To gain further insight into the personal politics and corruption typical among vampires, check out these movies: Dangerous Liaisons, Blade Runner, Mulholland Drive, The Manchurian Candidate, The Sixth Sense, Croupier, Casablanca, and Amadeus.
Listening to vampire-style music
It gets touchy here: So many bands that are popular at any given moment vanish without a trace shortly after their popularity peaks. As such, we’ll just touch on a few musical genres and discuss their applicability, listing a few key performers and composers.
- Classical: Any elder who has spent over a century among the undead probably has a greater knowledge of classical musical than popular music. With its intricate arrangements of instruments and careful composition, classical music is the archetypal sound of both refinement and conspiracy spanning centuries. As you might expect, requiems are excellent examples of these types of music. Recommended composers include Beethoven, Bach, Dvorak, and Mozart.

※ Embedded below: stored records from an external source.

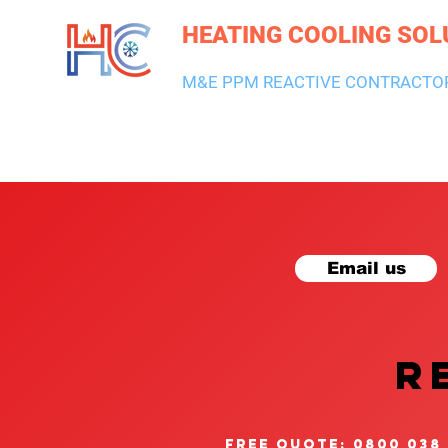
HEATING COOLING SOL
M&E PPM REACTIVE CONTRACTO
HEATING & BOILERS
AIR CON & VENTILATION
PLUMBI
Email us
R
free quote: 0800 038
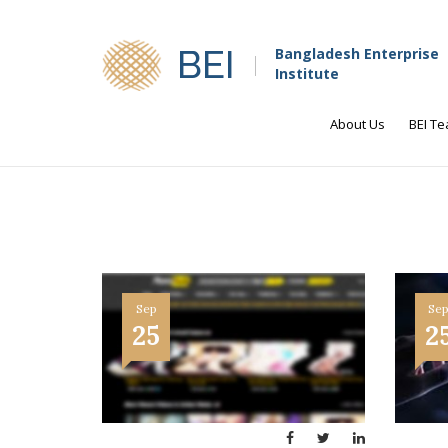
BEI
Bangladesh Enterprise
Institute
About Us
BEI T
Sep
Se
25
2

- Punk: Punk’s original sound rose out of a desire to rebel against the status quo and be seen and heard doing it. While punk hasn’t aged particularly gracefully, it has at least retained its hokey pop sensibilities, losing only the irony of such accessibility. Punk bands not to miss include the Sex Pistols, the Damned, the Misfits, and Black Flag.

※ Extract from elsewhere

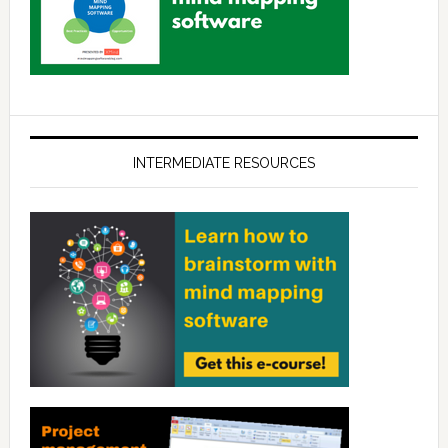
INTERMEDIATE RESOURCES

- Goth: It doesn’t get any more vampiric. Lyrics about bats, blood, and vampires flirt with religious, pagan, or even blasphemous overtones, all put up against a bombastic wall of sound that’s heavy on percussion and discordant guitars. Key goth bands (even though many of them deny it) include the Sisters of Mercy, This Mortal Coil, Faith and the Muse, Switchblade Symphony, and Bauhaus.

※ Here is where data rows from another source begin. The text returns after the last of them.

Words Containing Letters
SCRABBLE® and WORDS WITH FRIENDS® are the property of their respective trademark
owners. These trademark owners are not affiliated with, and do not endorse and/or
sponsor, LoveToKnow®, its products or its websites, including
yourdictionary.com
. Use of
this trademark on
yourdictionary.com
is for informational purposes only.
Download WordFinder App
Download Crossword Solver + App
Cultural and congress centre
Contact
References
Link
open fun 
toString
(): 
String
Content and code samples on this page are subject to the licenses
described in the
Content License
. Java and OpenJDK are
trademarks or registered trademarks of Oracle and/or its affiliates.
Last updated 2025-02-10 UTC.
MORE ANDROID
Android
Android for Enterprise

- Hey, who are we to tell you what music to listen to? No doubt you have your own musical tastes and your own ideas for using a certain song to highlight your Vampire experiences. You don’t even need to confine yourself to “vampire music.” For you, a certain Johnny Cash or Public Enemy song might suit a certain story or chronicle far better than Concrete Blonde’s “Bloodletting” ever could.